Every line of the listing below is to be repeated exactly; the pictures stay out.
##### Provided data
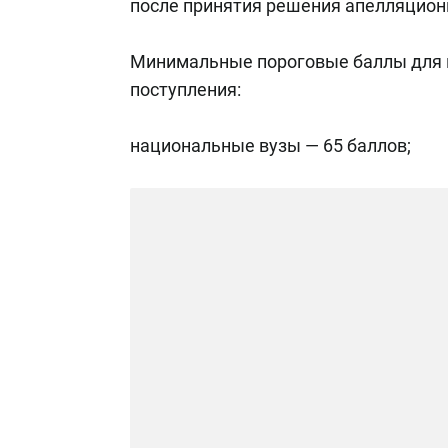
после принятия решения апелляцион
Минимальные пороговые баллы для 
поступления:
национальные вузы — 65 баллов;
##########
- [Written response]:
после принятия решения апелляцион
Минимальные пороговые баллы для 
поступления:
национальные вузы — 65 баллов;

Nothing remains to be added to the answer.